Ia ragu sesaat, lalu berlutut. Tangannya kotor, sepatunya basah, tapi ia mengangkat anak kucing itu dengan hati-hati. Binatang kecil itu mengeong pelan, lalu diam di dadanya.
Jonathan membersihkannya sebisanya, lalu menitipkannya ke warung dekat situ.
"Biar saya rawat," kata ibu warung. "Kasihan kalau ditinggal."
Jonathan mengangguk. Saat pergi, ia menoleh sekali lagi. Anak kucing itu tidur tenang.
Malam itu, Jonathan teringat ayahnya. Tentang kesabaran. Tentang merawat.
Besoknya lagi, saat berjalan pulang, seorang anak kecil berlari mengejar bola ke pinggir jalan. Sebuah motor melaju kencang. Jonathan refleks menarik tubuh kecil itu ke belakang. Motor itu lewat dengan klakson keras.

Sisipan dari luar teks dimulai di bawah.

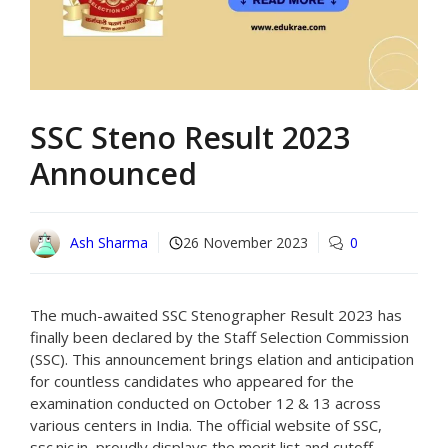
SSC Steno Result 2023
Announced
Ash Sharma
26 November 2023
0
The much-awaited SSC Stenographer Result 2023 has
finally been declared by the Staff Selection Commission
(SSC). This announcement brings elation and anticipation
for countless candidates who appeared for the
examination conducted on October 12 & 13 across
various centers in India. The official website of SSC,
ssc.nic.in, proudly displays the merit list and cutoff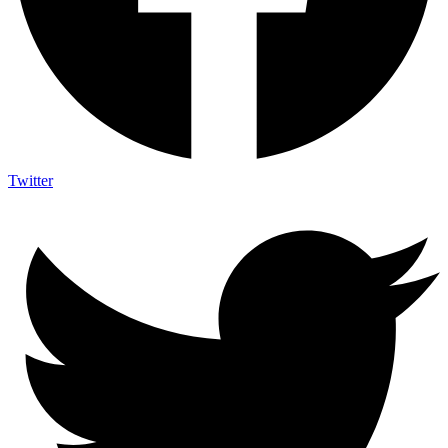
Twitter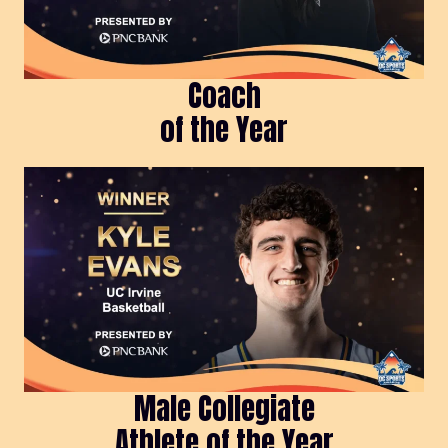
Coach
of the Year
Male Collegiate
Athlete of the Year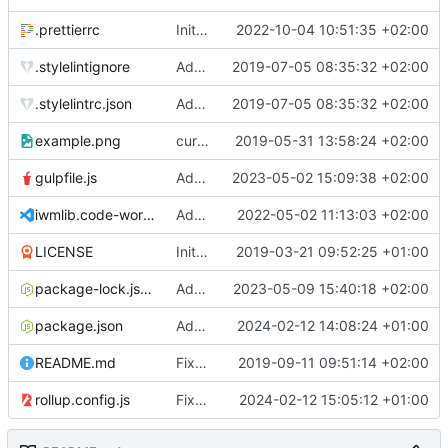
.prettierrc
Initial commit 2.0 beta 0
2022-10-04 10:51:35 +02:00
.stylelintignore
Added lint files.
2019-07-05 08:35:32 +02:00
.stylelintrc.json
Added lint files.
2019-07-05 08:35:32 +02:00
example.png
current state
2019-05-31 13:58:24 +02:00
gulpfile.js
Added pixi-compressed-textures plugin again. In Pixi v6 the plugin ist included, but cannot be activated if the browser don't use JavaScript Modules
2023-05-02 15:09:38 +02:00
iwmlib.code-workspace
Added VSCode workspace file.
2022-05-02 11:13:03 +02:00
LICENSE
Initial commit
2019-03-21 09:52:25 +01:00
package-lock.json
Added electron browser to allow snapshots of doctests that are stored in lib thumbnail subfolders.
2023-05-09 15:40:18 +02:00
package.json
Added doctest for flippable images with different sizes.
2024-02-12 14:08:24 +01:00
README.md
Fixed README.md.
2019-09-11 09:51:14 +02:00
rollup.config.js
Fixed flippable scaling problem.
2024-02-12 15:05:12 +01:00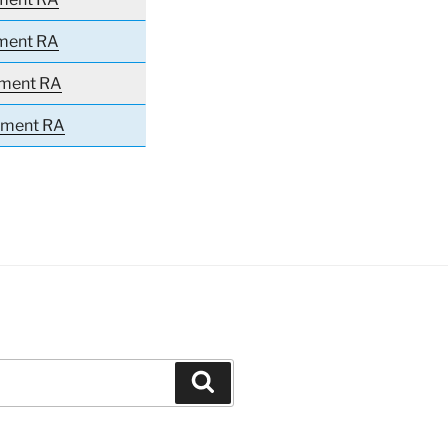
iment RA
iment RA
giment RA
Search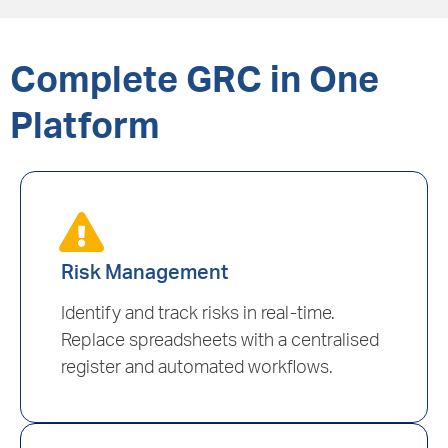
Complete GRC in One
Platform
Risk Management
Identify and track risks in real-time.
Replace spreadsheets with a centralised
register and automated workflows.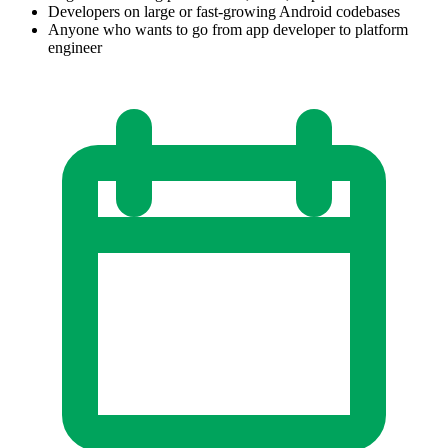
Developers on large or fast-growing Android codebases
Anyone who wants to go from app developer to platform
engineer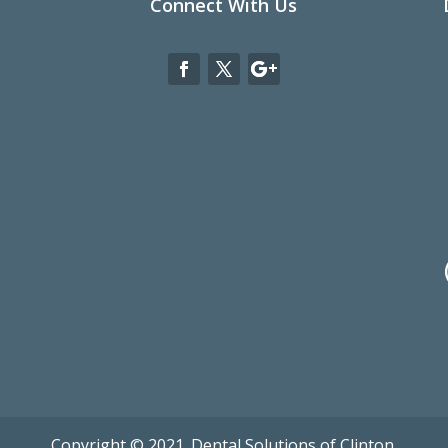
Connect With Us
Copyright © 2021. Dental Solutions of Clinton.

Si anak menangis ketakutan. Ibunya datang, wajahnya pucat.
"Terima kasih... terima kasih banyak," katanya sambil memeluk anaknya.
Jonathan hanya berkata, "lain kali, Hati-hati."
Namun di dadanya, ada sesuatu yang berdenyut—bukan sakit, tapi hangat.
Hari berikutnya, di depan minimarket, Jonathan melihat seorang ibu dan anak duduk di trotoar. Anak itu memegang perutnya, wajahnya pucat.
"Ibu, aku lapar..."
Jonathan berhenti. Ia masuk ke minimarket, membeli nasi kotak, susu, dan roti. Ia duduk di samping mereka, menyodorkan kantong plastik itu.
"Silakan."
Ibu itu terkejut, lalu menangis sambil berulang kali mengucap terima kasih. Anak itu tersenyum, matanya berbinar.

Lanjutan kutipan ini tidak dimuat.